Kalacak yerleri olmayan öğrencilerin başlatmış olduğu "Barınamıyoruz" nöbeti 4'üncü gününde.
İstanbul'da Kadıköy Yoğurtçu Parkı, Moda Sahil ve kentin birçok alanı başta olmak üzere ülkenin birçok şehrinde nöbette olan üniversite öğrencileri, barınma hakkından mahrum bırakıldığını vurguluyor. "Barınamıyoruz" ve "Yurtsuzlar" adı altında nöbet tutmaya devam eden öğrenciler, talepleri duyurabilmek için parklarda sabahlamaya devem edecek.
Kredi ve Yurtlar Kurumu'nun yurtlarının öğrenci sayısının yaklaşık yüzde 9'unu karşılayacak kapasitede olması, pandemi sürecinde kapanan özel yurtlar nedeniyle yatak sayısının azalması ve kira fiyatlarındaki ciddi artış yüzünden öğrenciler kalacak yer bulmakta sıkıntı yaşıyor.

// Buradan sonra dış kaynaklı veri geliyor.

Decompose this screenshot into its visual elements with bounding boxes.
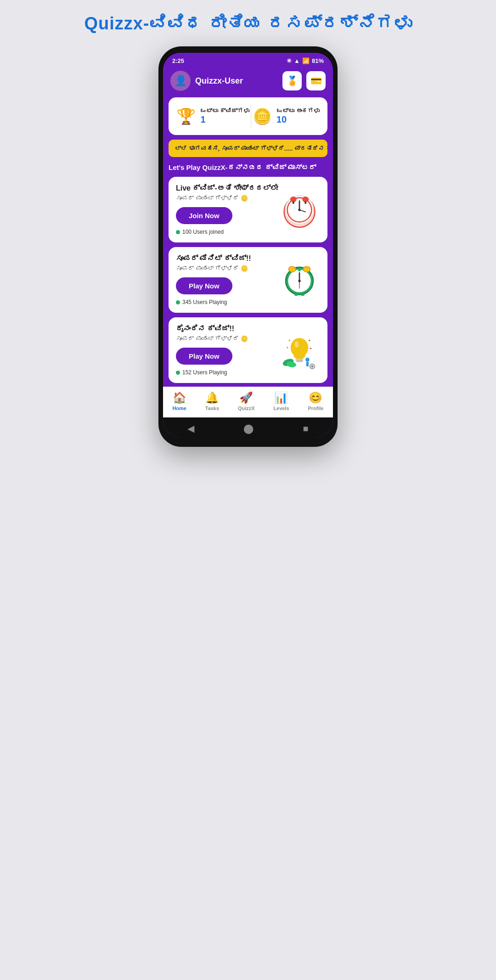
android-nav: ◀ ⬤ ■ (163, 417, 333, 438)
svg-point-22 (291, 338, 308, 357)
play-now-button-1[interactable]: Play Now (176, 277, 232, 294)
levels-icon: 📊 (274, 391, 288, 404)
battery-text: 81% (312, 57, 324, 64)
daily-users-badge: 152 Users Playing (176, 369, 279, 376)
svg-rect-16 (298, 268, 300, 271)
quiz-card-minute-left: ಸೂಪರ್ ಮಿನಿಟ್ ಕ್ವಿಜ್!! ಸೂಪರ್ ಪಾಯಿಂಟ್ ಗೆಳ್… (176, 254, 279, 305)
daily-users-text: 152 Users Playing (182, 369, 227, 376)
main-content: 🏆 ಒಟ್ಟು ಕ್ವಿಜ್‌ಗಳು 1 🪙 ಒಟ್ಟು ಅಂಕಗಳು 10 (163, 97, 333, 387)
signal-icon: 📶 (302, 57, 310, 64)
username-label: Quizzx-User (195, 76, 243, 86)
nav-profile-label: Profile (308, 406, 323, 411)
play-now-button-2[interactable]: Play Now (176, 348, 232, 365)
wallet-icon: 💳 (310, 75, 322, 86)
profile-icon: 😊 (309, 391, 322, 404)
trophy-button[interactable]: 🏅 (282, 71, 302, 90)
android-home[interactable]: ⬤ (243, 423, 254, 434)
status-time: 2:25 (172, 57, 184, 64)
stat-points-label: ಒಟ್ಟು ಅಂಕಗಳು (276, 107, 320, 114)
stat-quizzes-text: ಒಟ್ಟು ಕ್ವಿಜ್‌ಗಳು 1 (200, 107, 249, 125)
stat-quizzes: 🏆 ಒಟ್ಟು ಕ್ವಿಜ್‌ಗಳು 1 (176, 107, 249, 125)
coins-stat-icon: 🪙 (253, 107, 272, 125)
svg-point-31 (311, 365, 313, 367)
status-right: ✳ ▲ 📶 81% (287, 57, 324, 64)
status-bar: 2:25 ✳ ▲ 📶 81% (163, 53, 333, 67)
svg-point-35 (310, 347, 311, 349)
svg-point-14 (288, 266, 296, 272)
quiz-card-daily: ದೈನಂದಿನ ಕ್ವಿಜ್!! ಸೂಪರ್ ಪಾಯಿಂಟ್ ಗೆಳ್ಳಿರಿ … (169, 317, 327, 383)
minute-users-text: 345 Users Playing (182, 299, 227, 305)
svg-rect-21 (301, 293, 304, 295)
svg-point-28 (305, 357, 310, 361)
avatar: 👤 (170, 71, 191, 91)
stat-points: 🪙 ಒಟ್ಟು ಅಂಕಗಳು 10 (253, 107, 320, 125)
svg-rect-20 (294, 293, 298, 295)
quiz-card-daily-left: ದೈನಂದಿನ ಕ್ವಿಜ್!! ಸೂಪರ್ ಪಾಯಿಂಟ್ ಗೆಳ್ಳಿರಿ … (176, 325, 279, 376)
svg-point-6 (290, 196, 297, 202)
quiz-card-minute: ಸೂಪರ್ ಮಿನಿಟ್ ಕ್ವಿಜ್!! ಸೂಪರ್ ಪಾಯಿಂಟ್ ಗೆಳ್… (169, 247, 327, 313)
daily-dot (176, 371, 180, 375)
stat-quizzes-value: 1 (200, 114, 249, 125)
quiz-minute-subtitle: ಸೂಪರ್ ಪಾಯಿಂಟ್ ಗೆಳ್ಳಿರಿ 🪙 (176, 265, 279, 272)
stat-divider (251, 105, 251, 128)
quizzx-icon: 🚀 (239, 391, 253, 404)
live-users-badge: 100 Users joined (176, 229, 279, 235)
stat-quizzes-label: ಒಟ್ಟು ಕ್ವಿಜ್‌ಗಳು (200, 107, 249, 114)
stats-card: 🏆 ಒಟ್ಟು ಕ್ವಿಜ್‌ಗಳು 1 🪙 ಒಟ್ಟು ಅಂಕಗಳು 10 (169, 97, 327, 135)
bluetooth-icon: ✳ (287, 57, 292, 64)
quiz-daily-subtitle: ಸೂಪರ್ ಪಾಯಿಂಟ್ ಗೆಳ್ಳಿರಿ 🪙 (176, 335, 279, 342)
wallet-button[interactable]: 💳 (306, 71, 326, 90)
android-back[interactable]: ◀ (187, 423, 194, 434)
page-title: Quizzx-ವಿವಿಧ ರೀತಿಯ ರಸಪ್ರಶ್ನೆಗಳು (84, 14, 411, 34)
trophy-stat-icon: 🏆 (176, 107, 196, 125)
quiz-daily-title: ದೈನಂದಿನ ಕ್ವಿಜ್!! (176, 325, 279, 333)
svg-point-15 (303, 266, 310, 272)
svg-point-34 (309, 339, 310, 341)
android-recent[interactable]: ■ (303, 423, 308, 434)
quiz-card-live-left: Live ಕ್ವಿಜ್-ಅತಿ ಶೀಘ್ರದಲ್ಲೇ ಸೂಪರ್ ಪಾಯಿಂಟ್… (176, 184, 279, 235)
nav-quizzx[interactable]: 🚀 QuizzX (238, 391, 255, 411)
phone-screen: 2:25 ✳ ▲ 📶 81% 👤 Quizzx-User 🏅 (163, 53, 333, 438)
trophy-icon: 🏅 (287, 75, 298, 86)
svg-rect-8 (293, 201, 294, 203)
user-info: 👤 Quizzx-User (170, 71, 243, 91)
svg-rect-24 (296, 360, 303, 361)
nav-profile[interactable]: 😊 Profile (308, 391, 323, 411)
quiz-daily-image (279, 330, 320, 371)
svg-point-33 (287, 347, 288, 348)
svg-point-25 (295, 341, 299, 347)
quiz-live-title: Live ಕ್ವಿಜ್-ಅತಿ ಶೀಘ್ರದಲ್ಲೇ (176, 184, 279, 192)
join-now-button[interactable]: Join Now (176, 207, 232, 224)
home-icon: 🏠 (173, 391, 186, 404)
minute-users-badge: 345 Users Playing (176, 299, 279, 305)
quiz-live-subtitle: ಸೂಪರ್ ಪಾಯಿಂಟ್ ಗೆಳ್ಳಿರಿ 🪙 (176, 195, 279, 202)
stat-points-value: 10 (276, 114, 320, 125)
svg-point-32 (288, 339, 290, 341)
top-nav: 👤 Quizzx-User 🏅 💳 (163, 67, 333, 97)
svg-point-7 (302, 196, 309, 202)
nav-home[interactable]: 🏠 Home (172, 391, 186, 411)
minute-dot (176, 300, 180, 304)
nav-levels[interactable]: 📊 Levels (273, 391, 289, 411)
nav-tasks[interactable]: 🔔 Tasks (205, 391, 219, 411)
scrollable-content: 🏆 ಒಟ್ಟು ಕ್ವಿಜ್‌ಗಳು 1 🪙 ಒಟ್ಟು ಅಂಕಗಳು 10 (163, 97, 333, 387)
quiz-minute-title: ಸೂಪರ್ ಮಿನಿಟ್ ಕ್ವಿಜ್!! (176, 254, 279, 263)
nav-tasks-label: Tasks (205, 406, 219, 411)
marquee-banner: ಲ್ಲಿ ಭಾಗವಹಿಸಿ, ಸೂಪರ್ ಪಾಯಿಂಟ್ ಗೆಳ್ಳಿರಿ...… (169, 140, 327, 157)
bottom-nav: 🏠 Home 🔔 Tasks 🚀 QuizzX 📊 Levels 😊 Profi… (163, 387, 333, 417)
quiz-live-image (279, 189, 320, 231)
nav-levels-label: Levels (273, 406, 289, 411)
marquee-text: ಲ್ಲಿ ಭಾಗವಹಿಸಿ, ಸೂಪರ್ ಪಾಯಿಂಟ್ ಗೆಳ್ಳಿರಿ...… (175, 145, 327, 152)
live-users-text: 100 Users joined (182, 229, 224, 235)
wifi-icon: ▲ (294, 57, 300, 64)
svg-point-19 (298, 280, 300, 282)
stat-points-text: ಒಟ್ಟು ಅಂಕಗಳು 10 (276, 107, 320, 125)
svg-rect-9 (304, 201, 306, 203)
quiz-card-live: Live ಕ್ವಿಜ್-ಅತಿ ಶೀಘ್ರದಲ್ಲೇ ಸೂಪರ್ ಪಾಯಿಂಟ್… (169, 177, 327, 242)
section-label: Let's Play QuizzX-ಕನ್ನಡದ ಕ್ವಿಜ್ ಮಾಸ್ಟರ್ (169, 162, 327, 172)
avatar-icon: 👤 (175, 75, 187, 87)
quiz-minute-image (279, 259, 320, 301)
phone-shell: 2:25 ✳ ▲ 📶 81% 👤 Quizzx-User 🏅 (158, 46, 338, 447)
nav-home-label: Home (172, 406, 186, 411)
live-dot (176, 230, 180, 234)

Yüz yüze eğitim başlamasıyla birlikte bu sorunlarla karşı karşıya kalan üniversiteliler, dört gündür İstanbul başta olmak üzere birçok şehirde sorunlarına dikkat çekmek ve bu sorunların kökten çözümü için nöbet tutuyorlar.
Boğaziçi Üniversitesi Makine Mühendisliği 3'üncü öğrencisi l Armağan Usta, İstanbul Hisarüstü'nde iki artı bir evde üç arkadaşıyla birlikte yaşadığını ancak evin çok kötü bir durumda olduğunu söylüyor. Evin rutubetli olduğunu ifade eden Usta, bu eve ayda 2 bin 500 lira gibi bir ücret ödediklerini belirtiyor. "Akrep, böcekli evlere 700-800 lira istiyorlar. Ülkedeki yurt sayıları çok az; daha fazla yurt yapılmasını ve atıl, kullanılmayan yerlerin öğrenci yurtlarına dönüştürülmesini talep ediyor" diyor.
Boğaziçi Üniversitesi'ne AKP Genel Başkanı ve Cumhurbaşkanı Tayyip Erdoğan tarafından kayyum rektör atanması sonrası başlayan gösterilerde iki kere gözaltına alındığını ifade eden Usta, aldığı 500 TL'lik bursun gözaltına alındıktan sonra kesildiğini vurguluyor. Usta, "Herkes için yaşanılır yurtlar istiyoruz" diye ekliyor.
Kadıköy Moda Sahilde 4 gündür nöbette olduklarını ifade eden bir üniversitesi öğrencisi ise şunları dile getiriyor: "İnsanca yaşamak istiyoruz. Aslında çok soyut gibi görünen ama somut olan 3 talebimiz var; Emlakçıların, ev sahiplerinin pençesi altında fahiş fiyatlara çok kötü evlerde kalıyoruz. KYK yurtları çıkmayan üniversitelilerin cemaat, tarikat yurtlarına mecbur bırakılmaması için direniyoruz. Okuyabileceğimiz, nitelikli eğitim alabileceğimiz bir yaşamı savunuyoruz. Taleplerimiz çok insanı ama onlar bunu anlamıyorlar."
"Geçim sıkıntısıyla karşı karşıya kalıyoruz. Türkiye'deki öğrenciler çok şansız" diyen Bilgi Üniversitesi öğrencisi ise muhalefet partilerine çağrıda bulunarak şunları vurguluyor: "Muhalefet partileri sorunlarımızı meclise taşımalarını istiyoruz. Ve sorunlarımızın sıklıkla dile getirilmesini talep ediyoruz. 40 bin kapasiteli KYK yurduna bir milyon öğrencinin başvuruda bulunduğuna yönelik veriler var. Bu çok korkunç bir durum. Kiraların bir an önce düşürülmesini ve kira artışlarının denetlenmesini; KYK yurtlarının artırılması ve mevcut yurtların koşullarının iyileştirilmesi gibi taleplerimiz var. İnsanca yaşamak istiyoruz."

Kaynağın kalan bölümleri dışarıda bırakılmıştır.